What to do:
Filter the listing below for "Police" and report every line that has it.
——————
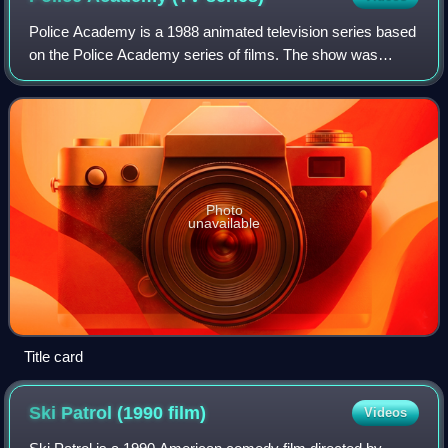
Police Academy is a 1988 animated television series based
on the Police Academy series of films. The show was
produced by Ruby-Spears Enterprises for Warner Bros.
Television. It aired weekdays and las
Photo
unavailable
Title card
Ski Patrol (1990
film)
Videos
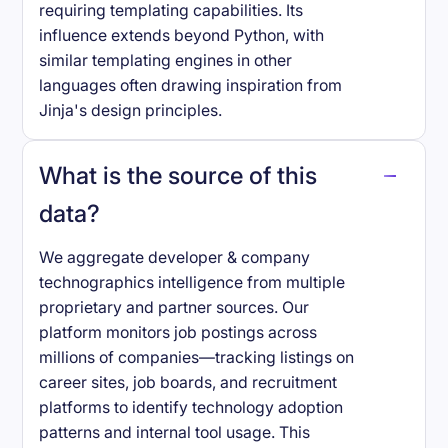
requiring templating capabilities. Its
influence extends beyond Python, with
similar templating engines in other
languages often drawing inspiration from
Jinja's design principles.
What is the source of this
data?
We aggregate developer & company
technographics intelligence from multiple
proprietary and partner sources. Our
platform monitors job postings across
millions of companies—tracking listings on
career sites, job boards, and recruitment
platforms to identify technology adoption
patterns and internal tool usage. This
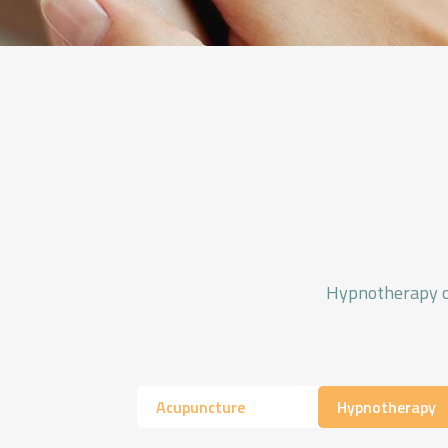
Hypnotherapy can
Acupuncture
Hypnotherapy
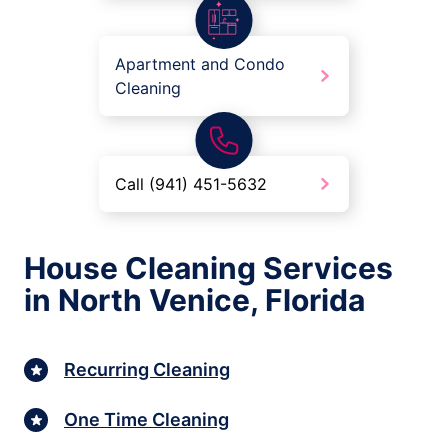
Apartment and Condo
Cleaning
Call (941) 451-5632
House Cleaning Services
in North Venice, Florida
Recurring Cleaning
One Time Cleaning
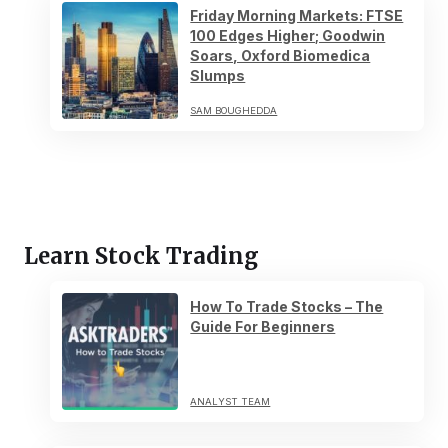
Friday Morning Markets: FTSE
100 Edges Higher; Goodwin
Soars, Oxford Biomedica
Slumps
SAM BOUGHEDDA
Learn Stock Trading
How To Trade Stocks – The
Guide For Beginners
ANALYST TEAM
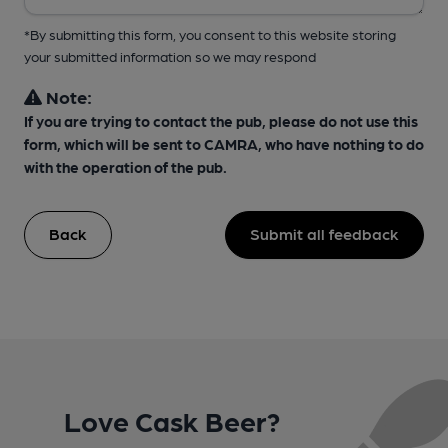
*By submitting this form, you consent to this website storing
your submitted information so we may respond
Note:
If you are trying to contact the pub, please do not use this
form, which will be sent to CAMRA, who have nothing to do
with the operation of the pub.
Back
Submit all feedback
Love Cask Beer?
——————
Final answer:
Police Academy is a 1988 animated television series based
on the Police Academy series of films. The show was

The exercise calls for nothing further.